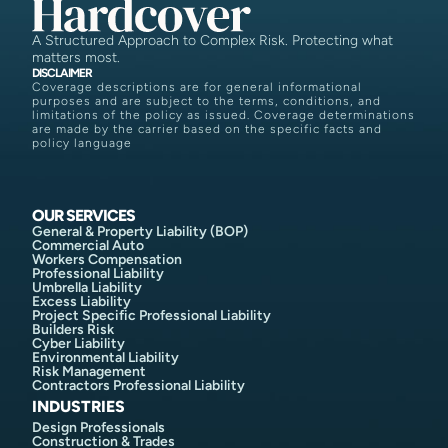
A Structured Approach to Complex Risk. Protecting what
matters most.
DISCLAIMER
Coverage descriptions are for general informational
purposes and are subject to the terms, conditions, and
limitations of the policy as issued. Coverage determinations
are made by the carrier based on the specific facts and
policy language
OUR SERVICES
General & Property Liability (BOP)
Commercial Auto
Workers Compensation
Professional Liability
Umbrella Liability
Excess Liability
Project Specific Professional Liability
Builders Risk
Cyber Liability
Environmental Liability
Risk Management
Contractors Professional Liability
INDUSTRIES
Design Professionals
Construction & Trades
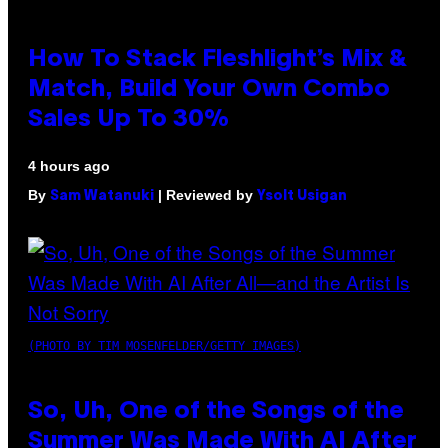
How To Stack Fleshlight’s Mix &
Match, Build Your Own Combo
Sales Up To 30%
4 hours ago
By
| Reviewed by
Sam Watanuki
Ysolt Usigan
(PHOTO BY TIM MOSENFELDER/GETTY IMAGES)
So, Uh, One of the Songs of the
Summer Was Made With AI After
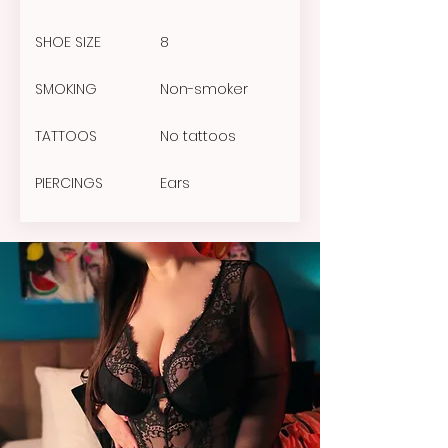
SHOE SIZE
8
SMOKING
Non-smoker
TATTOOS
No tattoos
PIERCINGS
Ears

************

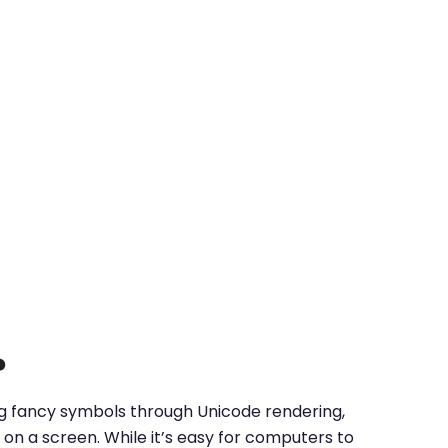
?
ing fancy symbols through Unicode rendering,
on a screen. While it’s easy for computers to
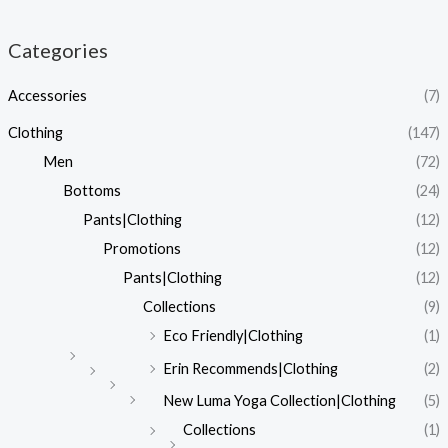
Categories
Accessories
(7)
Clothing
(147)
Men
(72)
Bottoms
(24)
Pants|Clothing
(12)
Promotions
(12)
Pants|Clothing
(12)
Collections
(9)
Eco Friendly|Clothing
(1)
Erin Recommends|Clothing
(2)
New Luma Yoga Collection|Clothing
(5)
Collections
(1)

************

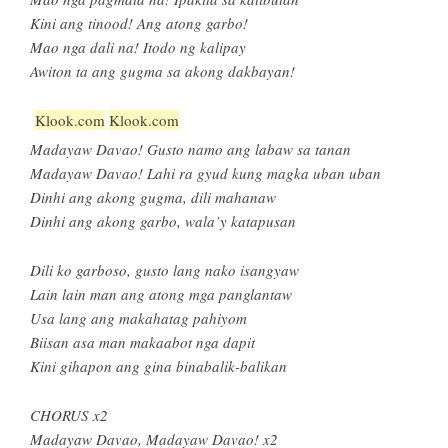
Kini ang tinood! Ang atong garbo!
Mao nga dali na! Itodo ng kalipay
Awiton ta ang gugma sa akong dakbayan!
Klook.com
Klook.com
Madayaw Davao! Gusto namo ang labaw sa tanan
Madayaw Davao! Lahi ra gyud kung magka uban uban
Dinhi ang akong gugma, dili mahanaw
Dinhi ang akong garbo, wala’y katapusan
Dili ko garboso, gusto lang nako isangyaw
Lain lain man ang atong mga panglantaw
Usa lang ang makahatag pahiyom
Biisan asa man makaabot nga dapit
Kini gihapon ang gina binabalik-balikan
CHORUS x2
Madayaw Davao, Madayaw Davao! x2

************

Only one stretch of the listing above is to be duplicated: the lines from the one containing "A Structured Approach" through the one containing "So, Uh, One of the Songs of the", both included. Copy them exactly, minus the pictures.

A Structured Approach to Complex Risk. Protecting what
matters most.
DISCLAIMER
Coverage descriptions are for general informational
purposes and are subject to the terms, conditions, and
limitations of the policy as issued. Coverage determinations
are made by the carrier based on the specific facts and
policy language
OUR SERVICES
General & Property Liability (BOP)
Commercial Auto
Workers Compensation
Professional Liability
Umbrella Liability
Excess Liability
Project Specific Professional Liability
Builders Risk
Cyber Liability
Environmental Liability
Risk Management
Contractors Professional Liability
INDUSTRIES
Design Professionals
Construction & Trades
How To Stack Fleshlight’s Mix &
Match, Build Your Own Combo
Sales Up To 30%
4 hours ago
By
| Reviewed by
Sam Watanuki
Ysolt Usigan
(PHOTO BY TIM MOSENFELDER/GETTY IMAGES)
So, Uh, One of the Songs of the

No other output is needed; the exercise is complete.